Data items
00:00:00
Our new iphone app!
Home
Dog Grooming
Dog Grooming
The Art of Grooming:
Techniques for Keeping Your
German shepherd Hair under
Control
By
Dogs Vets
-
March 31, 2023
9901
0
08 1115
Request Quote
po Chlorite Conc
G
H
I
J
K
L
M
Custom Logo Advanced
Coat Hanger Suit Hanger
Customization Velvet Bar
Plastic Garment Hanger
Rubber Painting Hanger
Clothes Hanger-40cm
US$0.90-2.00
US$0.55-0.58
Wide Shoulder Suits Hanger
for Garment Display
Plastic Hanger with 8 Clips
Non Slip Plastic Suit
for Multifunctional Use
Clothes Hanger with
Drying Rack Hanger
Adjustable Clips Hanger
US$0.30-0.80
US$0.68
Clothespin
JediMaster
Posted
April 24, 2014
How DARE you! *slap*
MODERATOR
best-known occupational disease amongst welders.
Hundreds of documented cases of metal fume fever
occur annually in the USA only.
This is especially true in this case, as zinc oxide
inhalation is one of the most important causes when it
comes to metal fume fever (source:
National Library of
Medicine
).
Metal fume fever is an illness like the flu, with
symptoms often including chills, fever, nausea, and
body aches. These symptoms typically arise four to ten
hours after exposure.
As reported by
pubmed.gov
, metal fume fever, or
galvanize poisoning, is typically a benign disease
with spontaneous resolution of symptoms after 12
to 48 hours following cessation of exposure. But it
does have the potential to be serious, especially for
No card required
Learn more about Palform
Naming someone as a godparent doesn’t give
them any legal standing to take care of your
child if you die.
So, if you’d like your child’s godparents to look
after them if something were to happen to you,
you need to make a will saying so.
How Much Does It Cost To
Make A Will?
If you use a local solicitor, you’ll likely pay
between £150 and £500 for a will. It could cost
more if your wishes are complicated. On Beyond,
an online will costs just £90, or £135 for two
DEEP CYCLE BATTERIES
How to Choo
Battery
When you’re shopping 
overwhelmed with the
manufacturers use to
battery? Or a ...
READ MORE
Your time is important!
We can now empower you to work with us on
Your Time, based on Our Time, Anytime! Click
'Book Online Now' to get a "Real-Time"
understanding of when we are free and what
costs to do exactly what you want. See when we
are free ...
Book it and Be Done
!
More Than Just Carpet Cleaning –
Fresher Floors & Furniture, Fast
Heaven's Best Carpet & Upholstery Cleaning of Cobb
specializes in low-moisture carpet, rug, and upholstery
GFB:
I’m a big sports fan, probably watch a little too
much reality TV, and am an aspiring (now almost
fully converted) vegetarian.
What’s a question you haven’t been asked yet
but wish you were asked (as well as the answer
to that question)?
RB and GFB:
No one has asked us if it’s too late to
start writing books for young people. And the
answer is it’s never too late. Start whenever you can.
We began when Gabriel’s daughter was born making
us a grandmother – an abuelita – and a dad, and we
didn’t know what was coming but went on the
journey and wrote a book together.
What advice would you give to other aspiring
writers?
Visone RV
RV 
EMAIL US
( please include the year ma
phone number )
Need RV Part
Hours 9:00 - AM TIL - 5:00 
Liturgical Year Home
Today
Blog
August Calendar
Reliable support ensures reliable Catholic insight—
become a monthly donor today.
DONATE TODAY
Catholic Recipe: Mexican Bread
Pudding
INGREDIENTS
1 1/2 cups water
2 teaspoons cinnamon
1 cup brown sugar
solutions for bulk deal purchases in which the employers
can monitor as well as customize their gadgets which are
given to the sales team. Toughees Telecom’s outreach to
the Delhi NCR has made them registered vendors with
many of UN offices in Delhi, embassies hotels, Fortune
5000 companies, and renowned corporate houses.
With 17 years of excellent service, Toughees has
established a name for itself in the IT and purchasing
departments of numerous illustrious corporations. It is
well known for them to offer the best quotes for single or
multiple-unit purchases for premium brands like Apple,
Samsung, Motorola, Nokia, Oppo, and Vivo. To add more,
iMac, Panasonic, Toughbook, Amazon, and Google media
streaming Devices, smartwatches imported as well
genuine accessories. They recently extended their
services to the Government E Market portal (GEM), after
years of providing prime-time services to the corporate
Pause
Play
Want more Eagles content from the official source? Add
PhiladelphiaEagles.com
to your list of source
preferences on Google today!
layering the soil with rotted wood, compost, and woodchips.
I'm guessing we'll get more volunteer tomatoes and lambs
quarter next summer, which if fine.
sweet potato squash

TASK INSTRUCTIONS ->
Could you retype exactly the lines from the one containing "solutions for bulk" through the final line of the data above, and no others?

SOLUTION ->
solutions for bulk deal purchases in which the employers
can monitor as well as customize their gadgets which are
given to the sales team. Toughees Telecom’s outreach to
the Delhi NCR has made them registered vendors with
many of UN offices in Delhi, embassies hotels, Fortune
5000 companies, and renowned corporate houses.
With 17 years of excellent service, Toughees has
established a name for itself in the IT and purchasing
departments of numerous illustrious corporations. It is
well known for them to offer the best quotes for single or
multiple-unit purchases for premium brands like Apple,
Samsung, Motorola, Nokia, Oppo, and Vivo. To add more,
iMac, Panasonic, Toughbook, Amazon, and Google media
streaming Devices, smartwatches imported as well
genuine accessories. They recently extended their
services to the Government E Market portal (GEM), after
years of providing prime-time services to the corporate
Pause
Play
Want more Eagles content from the official source? Add
PhiladelphiaEagles.com
to your list of source
preferences on Google today!
layering the soil with rotted wood, compost, and woodchips.
I'm guessing we'll get more volunteer tomatoes and lambs
quarter next summer, which if fine.
sweet potato squash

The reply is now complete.